┌─ Information provided
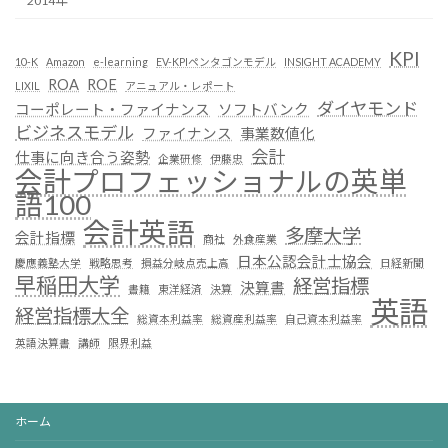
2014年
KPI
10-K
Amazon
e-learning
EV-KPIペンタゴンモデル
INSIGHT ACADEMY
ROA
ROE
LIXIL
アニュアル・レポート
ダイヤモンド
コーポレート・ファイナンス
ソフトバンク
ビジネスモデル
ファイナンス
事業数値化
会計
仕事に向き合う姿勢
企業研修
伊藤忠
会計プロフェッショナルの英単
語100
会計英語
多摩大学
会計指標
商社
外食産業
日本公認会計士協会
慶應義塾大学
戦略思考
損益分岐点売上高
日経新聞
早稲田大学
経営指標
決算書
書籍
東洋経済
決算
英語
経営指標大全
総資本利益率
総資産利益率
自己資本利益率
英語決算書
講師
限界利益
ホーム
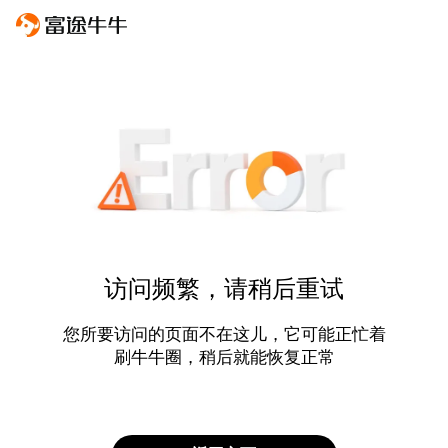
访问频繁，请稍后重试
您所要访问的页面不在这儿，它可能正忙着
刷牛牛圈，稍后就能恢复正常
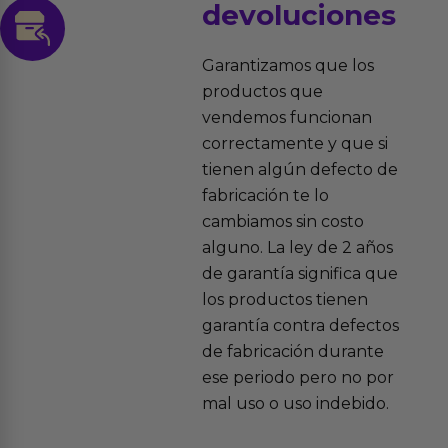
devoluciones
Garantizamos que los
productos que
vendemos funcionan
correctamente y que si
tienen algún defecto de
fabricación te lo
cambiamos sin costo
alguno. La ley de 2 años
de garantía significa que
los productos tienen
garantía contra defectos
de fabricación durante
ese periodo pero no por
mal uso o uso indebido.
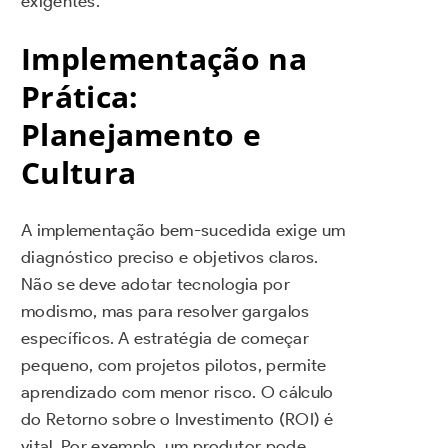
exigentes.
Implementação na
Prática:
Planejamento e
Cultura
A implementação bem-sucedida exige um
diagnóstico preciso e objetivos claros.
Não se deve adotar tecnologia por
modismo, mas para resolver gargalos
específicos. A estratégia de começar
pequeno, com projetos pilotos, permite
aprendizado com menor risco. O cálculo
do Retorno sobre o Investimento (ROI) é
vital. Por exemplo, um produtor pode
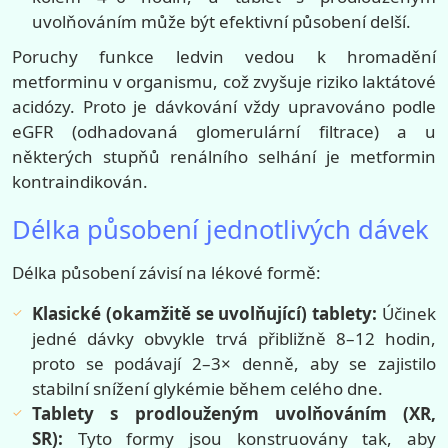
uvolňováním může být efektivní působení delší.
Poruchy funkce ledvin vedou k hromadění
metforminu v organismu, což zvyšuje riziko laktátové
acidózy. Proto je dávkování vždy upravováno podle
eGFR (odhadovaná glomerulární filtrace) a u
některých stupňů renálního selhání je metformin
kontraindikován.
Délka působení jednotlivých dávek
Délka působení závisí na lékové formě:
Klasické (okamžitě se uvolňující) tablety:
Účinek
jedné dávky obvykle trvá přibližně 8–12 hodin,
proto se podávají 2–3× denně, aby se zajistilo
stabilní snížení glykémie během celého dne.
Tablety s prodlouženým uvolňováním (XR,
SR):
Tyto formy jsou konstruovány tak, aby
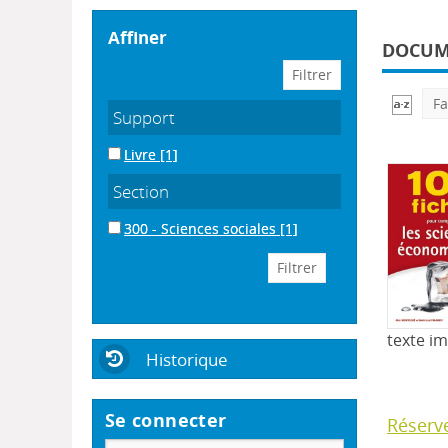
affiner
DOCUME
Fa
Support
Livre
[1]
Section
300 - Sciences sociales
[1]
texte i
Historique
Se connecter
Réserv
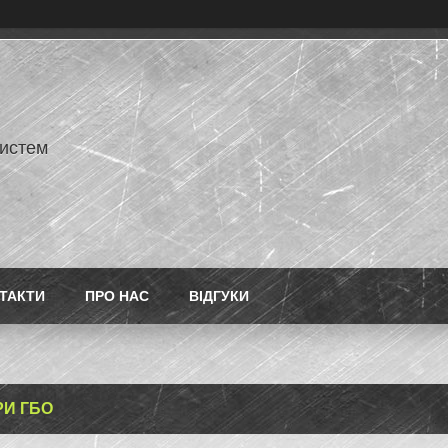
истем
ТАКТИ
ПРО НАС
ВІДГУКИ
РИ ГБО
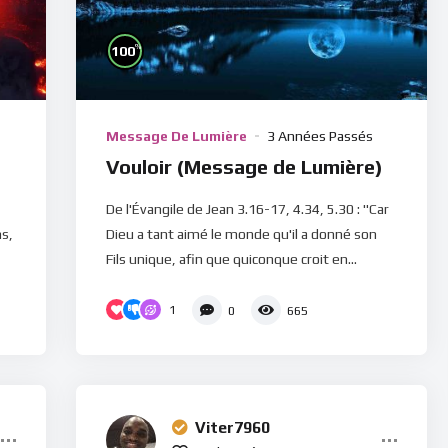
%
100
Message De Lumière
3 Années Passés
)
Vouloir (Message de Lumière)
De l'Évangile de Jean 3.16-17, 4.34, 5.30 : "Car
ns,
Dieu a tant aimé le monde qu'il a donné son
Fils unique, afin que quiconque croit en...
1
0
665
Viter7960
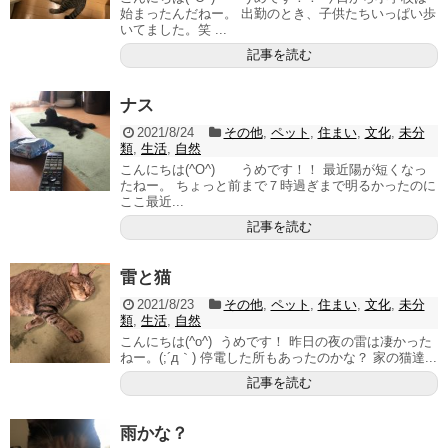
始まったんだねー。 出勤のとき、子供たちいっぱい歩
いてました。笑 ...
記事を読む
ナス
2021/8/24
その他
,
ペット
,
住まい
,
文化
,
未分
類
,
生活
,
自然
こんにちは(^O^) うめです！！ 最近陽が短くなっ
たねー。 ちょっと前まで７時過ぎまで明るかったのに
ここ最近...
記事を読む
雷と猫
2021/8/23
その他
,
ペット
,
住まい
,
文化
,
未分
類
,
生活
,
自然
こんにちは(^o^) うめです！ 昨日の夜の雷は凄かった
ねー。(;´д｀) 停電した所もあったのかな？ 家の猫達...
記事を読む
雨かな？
└─
┌─ Information provided
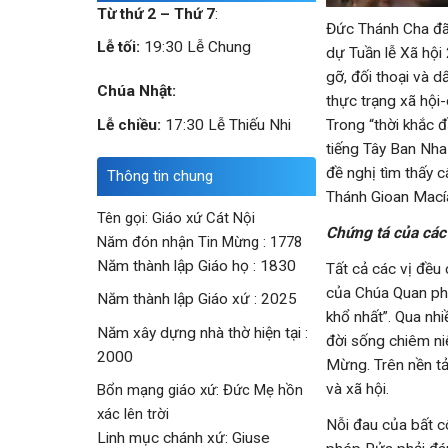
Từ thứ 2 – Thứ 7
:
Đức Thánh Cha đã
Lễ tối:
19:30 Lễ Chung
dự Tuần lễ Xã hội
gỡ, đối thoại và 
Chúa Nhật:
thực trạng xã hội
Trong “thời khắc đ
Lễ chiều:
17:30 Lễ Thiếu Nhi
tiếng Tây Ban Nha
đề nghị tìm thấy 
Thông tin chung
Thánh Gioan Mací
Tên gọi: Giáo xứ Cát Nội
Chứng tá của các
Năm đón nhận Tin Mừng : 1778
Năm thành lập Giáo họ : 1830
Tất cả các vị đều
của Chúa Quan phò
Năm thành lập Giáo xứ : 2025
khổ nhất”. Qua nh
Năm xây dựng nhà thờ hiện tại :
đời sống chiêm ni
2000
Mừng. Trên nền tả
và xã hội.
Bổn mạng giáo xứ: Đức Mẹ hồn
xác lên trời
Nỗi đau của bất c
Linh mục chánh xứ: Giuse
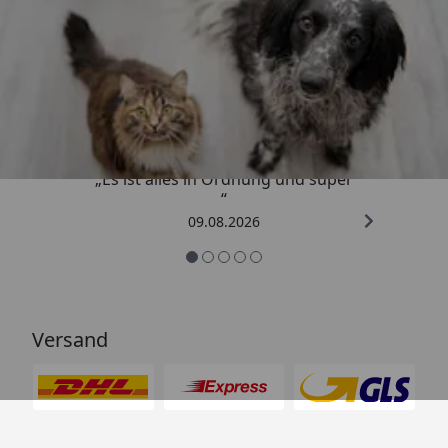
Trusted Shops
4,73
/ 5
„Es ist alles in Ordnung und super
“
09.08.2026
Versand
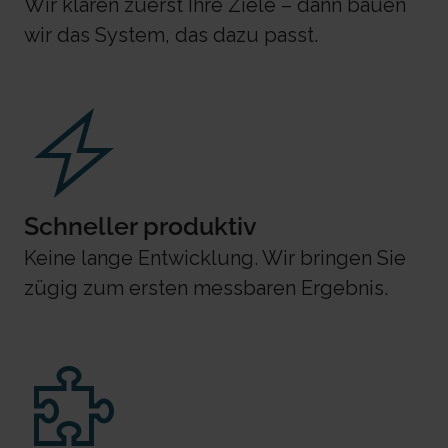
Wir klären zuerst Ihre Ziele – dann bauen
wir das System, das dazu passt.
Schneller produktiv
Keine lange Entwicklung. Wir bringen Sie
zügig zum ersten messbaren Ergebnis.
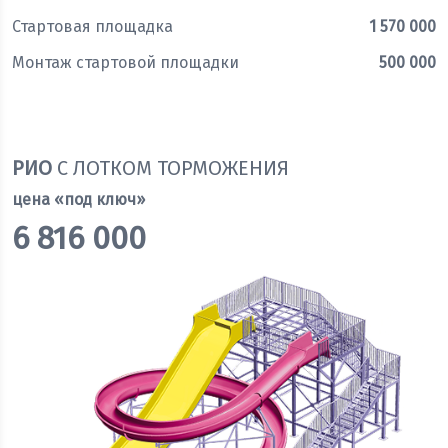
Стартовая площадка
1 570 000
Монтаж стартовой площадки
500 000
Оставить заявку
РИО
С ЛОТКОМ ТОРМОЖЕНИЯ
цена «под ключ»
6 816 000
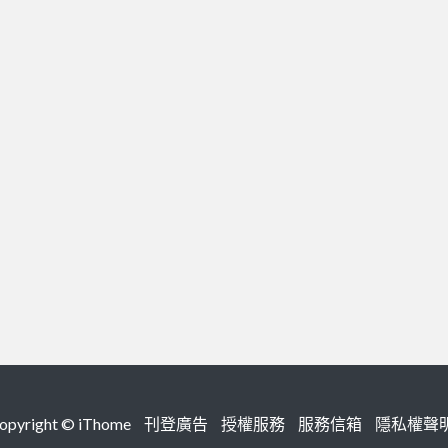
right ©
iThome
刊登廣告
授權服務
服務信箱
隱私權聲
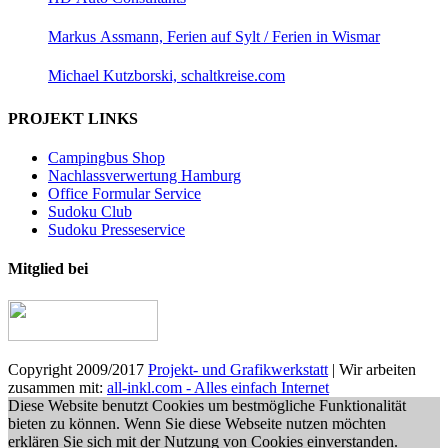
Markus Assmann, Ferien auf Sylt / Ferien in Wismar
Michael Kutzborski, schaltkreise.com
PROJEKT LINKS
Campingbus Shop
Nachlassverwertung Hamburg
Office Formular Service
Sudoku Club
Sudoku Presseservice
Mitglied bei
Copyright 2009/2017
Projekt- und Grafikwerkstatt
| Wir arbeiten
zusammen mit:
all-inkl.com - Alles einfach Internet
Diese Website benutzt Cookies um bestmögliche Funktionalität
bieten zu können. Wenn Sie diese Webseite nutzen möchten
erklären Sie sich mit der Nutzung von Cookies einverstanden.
└─
┌─ Information provided
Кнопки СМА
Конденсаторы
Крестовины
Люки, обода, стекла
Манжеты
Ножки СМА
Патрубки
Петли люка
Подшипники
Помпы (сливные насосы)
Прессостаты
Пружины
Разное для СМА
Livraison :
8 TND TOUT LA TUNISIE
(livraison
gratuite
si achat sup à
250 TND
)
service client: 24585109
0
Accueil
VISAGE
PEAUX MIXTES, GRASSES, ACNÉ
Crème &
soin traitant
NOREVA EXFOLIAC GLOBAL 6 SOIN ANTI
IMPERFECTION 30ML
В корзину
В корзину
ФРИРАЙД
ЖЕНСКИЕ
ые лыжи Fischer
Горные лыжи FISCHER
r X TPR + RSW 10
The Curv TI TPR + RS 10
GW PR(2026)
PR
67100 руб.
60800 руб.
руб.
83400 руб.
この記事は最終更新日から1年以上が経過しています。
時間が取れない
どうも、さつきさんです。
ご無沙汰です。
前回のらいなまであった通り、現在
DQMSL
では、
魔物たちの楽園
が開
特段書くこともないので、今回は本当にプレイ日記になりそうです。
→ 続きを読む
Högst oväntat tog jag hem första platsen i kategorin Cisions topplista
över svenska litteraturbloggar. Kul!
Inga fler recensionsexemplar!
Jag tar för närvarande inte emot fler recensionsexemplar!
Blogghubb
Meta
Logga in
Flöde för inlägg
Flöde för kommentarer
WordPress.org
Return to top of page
└─
What to do: Wherever the string "うめです" appears in the data above, report the whole line.

Solution to the problem:
こんにちは(^O^) うめです！！ 最近陽が短くなっ
こんにちは(^o^) うめです！ 昨日の夜の雷は凄かった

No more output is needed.